Встав и покружив по Кабинету, нестарый еще Рюрикович довольно прищелкнул пальцами, хваля самого себя за столь хорошую идею. Задумался, машинально оглаживая бороду:
– Интересно, а что на сей счет говорят звезды?
Похмыкав в сомнениях, он все же вытянул с книжной полки толстенный том «Зиджи джадиди Гурагани»[228] Улугбека[229] – каталог звездного неба, переведенный с фарси на русский язык толмачами Посольского приказа и затем размноженный на Печатном дворе аж до полусотни штук. Добавил сверху «Эфемериды»[230] Региомонтана[231], едва не уронив их себе на ногу. Бухнул все это на стол и, вооружившись парой чертилок и стопкой листов бумаги, предвкушающе потер ладони:
– Полюбопытствуем…
Мало кто знал, но иногда могучего Борея, грозного и всевластного владыку белых пустошей Арктиды, неутомимого и необоримого погонщика туч… и прочая, и прочая, и прочая! Так вот, временами его одолевала скука. Не так чтобы очень часто, все же дел у северного ветра более чем хватало, но иногда он все же позволял себе ненадолго отвлечься и навестить какой-нибудь людской город ради немудреных забав и развлечений. Если был день, то он от души потешался, щипая прохожих за нос и щеки или бросаясь горстями колючего снега. Если же была ночь, то он выл басовитым голосом в дымоходы и печные трубы, наслаждаясь страхом людишек. Еще ему нравилось тоненько посвистывать сквозь щели и неплотно прикрытые двери, притворяясь слабым и безобидным ветерком, вот только мало кто из двуногих муравьев попадался на эту хитрую уловку. Увы!..

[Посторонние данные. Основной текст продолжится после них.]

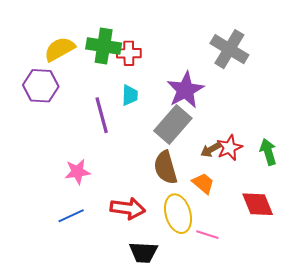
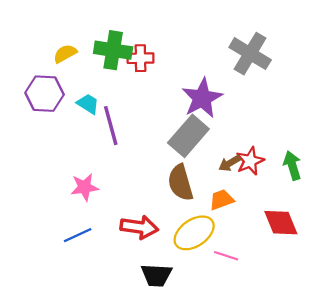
yellow semicircle: (60, 49) -> (65, 54), size x0.7
cyan trapezoid: (130, 95) -> (88, 104), moved, turned -60
orange trapezoid: (203, 183) -> (222, 200), turned -60
yellow ellipse: (178, 214) -> (194, 233), turned 72

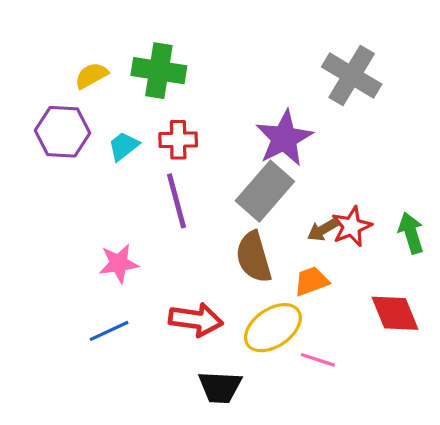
red cross: (140, 58) -> (178, 140), moved
cyan trapezoid: (88, 104) -> (124, 146), turned -70
purple line: (111, 126) -> (177, 201), moved

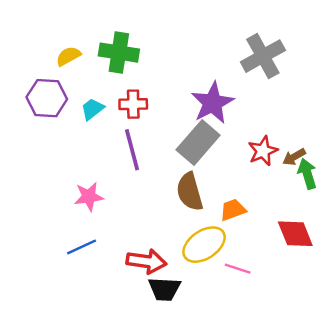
gray cross: (352, 75) -> (263, 56), turned 30
red star: (352, 226) -> (263, 151), moved
brown arrow: (323, 230) -> (294, 157), moved
red arrow: (196, 320) -> (146, 261), moved

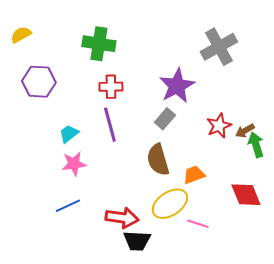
yellow semicircle: (68, 56) -> (21, 35), moved
cyan trapezoid: (92, 109) -> (69, 134), moved
gray rectangle: (198, 143) -> (165, 119), size x0.6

– Доброе утречко, пан Николай.
По причине студеной зимы вообще и раннего времени в частности прохожих на узких улочках Вильно было откровенно мало, и посему Борей поневоле заинтересовался суетой во дворе Большого дворца. Легонько подул, нагоняя стужи, затем дохнул посильнее и удивленно замер: дворня от его дыхания лишь ежилась да куталась в шубы поплотнее, но прекращать свои занятия даже и не думала! Наглость, конечно, но наглость, возбудившая его любопытство…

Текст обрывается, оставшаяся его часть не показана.